The other part of my upbringing was spent in the neon city of Tokyo—the antithesis of American small town living. My formative years (that tumultuous horror show called adolescence) were spent assimilating into Japanese culture as best I could. Multiple schools, a young musical and modeling career later, I returned to NY for fear of losing the American part of me. English had been replaced by Japanese at some point, and those awkward reverse culture shock years were spent honing my language skills with episodes of “Friends”. I figured that comedic banter was the way to communicate, as television had so convincingly assured me. (I never got the hang of this—preferring the Japanese way of cheerful and very un-sarcastic conversation…)

After high school, I ditched tradition, and put off college for self-discovery and adventures in “the real world” in New York City. It was perfect, and I never regretted the decision. I found a job in a little restaurant on the Lower East Side, an apartment to share with similarly idealistic roommates and ever-present roaches, in a rough neighborhood (much to the great chagrin of my family), enrolled in a few acting classes, and generally loved the heck out of my time there.

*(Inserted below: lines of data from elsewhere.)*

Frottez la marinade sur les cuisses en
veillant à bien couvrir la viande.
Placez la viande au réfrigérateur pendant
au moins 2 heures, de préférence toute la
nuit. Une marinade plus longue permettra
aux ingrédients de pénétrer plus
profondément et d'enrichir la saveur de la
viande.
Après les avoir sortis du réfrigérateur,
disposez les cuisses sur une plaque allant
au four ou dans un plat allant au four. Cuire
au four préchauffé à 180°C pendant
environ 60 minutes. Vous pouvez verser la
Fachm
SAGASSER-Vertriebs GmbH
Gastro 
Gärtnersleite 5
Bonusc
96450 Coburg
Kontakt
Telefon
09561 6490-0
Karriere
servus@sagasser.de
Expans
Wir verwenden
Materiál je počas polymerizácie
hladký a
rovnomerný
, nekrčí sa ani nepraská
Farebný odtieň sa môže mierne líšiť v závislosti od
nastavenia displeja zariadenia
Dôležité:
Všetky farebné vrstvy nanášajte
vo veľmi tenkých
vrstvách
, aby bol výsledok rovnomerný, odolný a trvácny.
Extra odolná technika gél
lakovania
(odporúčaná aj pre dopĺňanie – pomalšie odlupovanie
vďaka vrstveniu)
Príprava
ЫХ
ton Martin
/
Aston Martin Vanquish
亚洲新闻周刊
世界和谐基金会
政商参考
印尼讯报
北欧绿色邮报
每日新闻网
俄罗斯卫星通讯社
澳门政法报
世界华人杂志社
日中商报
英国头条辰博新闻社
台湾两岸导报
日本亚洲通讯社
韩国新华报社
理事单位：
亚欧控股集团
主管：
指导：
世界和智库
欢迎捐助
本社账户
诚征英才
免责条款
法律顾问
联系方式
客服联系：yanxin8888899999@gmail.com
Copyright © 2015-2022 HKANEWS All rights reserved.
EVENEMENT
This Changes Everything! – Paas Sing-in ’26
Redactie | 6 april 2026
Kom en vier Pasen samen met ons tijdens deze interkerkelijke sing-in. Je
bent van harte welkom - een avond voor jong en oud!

New York City is my first love—an electric, exciting city, with a little something for everyone. It is
inhabited by every kind of person from all over the world. The beauty of NY is that all of these worlds can mix and mingle to form this gorgeous free-for-all. One can truly discover oneself, unhindered by societal rules. After the group mentality of Japan, and the restrictions and judgment that can exist in a small town, this was the most welcome change for me. I found the core of myself here. It is in NYC that I discovered that it was ok to not “fit in” (and with the vast variety in this world, how impossible this is if we want to venture out of any given place!); that my eclectic experiences and unconventional thoughts borne of cultural confusion had a real home. My adoration for this city that freed me knows no bounds.

After this wonderful time in NYC, I went back to the suburbs to get an Associates degree, spend some time with my family who is purely amazing. Are they quirky? Yes. Fantastic? Without a doubt. I would never change the experiences that filled these years for the world, as they have definitively shaped me, and filled me with a gratitude that goes far, far beyond words. A few years of soul searching later, I made another leap across the ocean and cultural divide to devote some time to acting and re-discovering language and another way of being in Japan.
The years I spent in Japan were exciting, always challenging, and frequently joyful. I worked regularly in musical theater, modeling, and was a series regular in a couple of TV shows. I also made some of the best friends of my life, spent quality time with my family, and cried oceans when it was time to leave for a new adventure.

The next stop was Los Angeles, and as I said before, it is here that I met my soul mate, got married, and had a little girl (This is a little miracle that I will talk about in another post). I continue to be stretched in a myriad of ways. Life is challenging, but I believe that’s true if we are living it fully. I never want to fall into complacency. There is so much to learn, to experience, to appreciate, to open to. Life is so very beautiful.





Dec 17, 2013

hello.

Hello blogging world. I’ve been meaning to make your acquaintance for a while now. 

I’ve always loved journaling. Something about the catharsis of letting it all out uncensored to a quiet and non-judgmental observer. I enjoy looking back on old entries, and seeing how I have grown since then. Sometimes we (with the added boost of time) are our own best teachers. 


I’m hoping to use this blog as a journal of sorts, where I can look back one day and laugh heartily, or have my heart swell with gratitude for all that has come to pass.

I would also like to document these precious early years of my daughter, and our time together as a brand new family.

Because I never would have become the person I am today without the health struggles I faced for many years, the exploration of true, radiant health will play a big part in this chronicle, as well. 


I’m so excited to begin this journey. Thanks for joining me.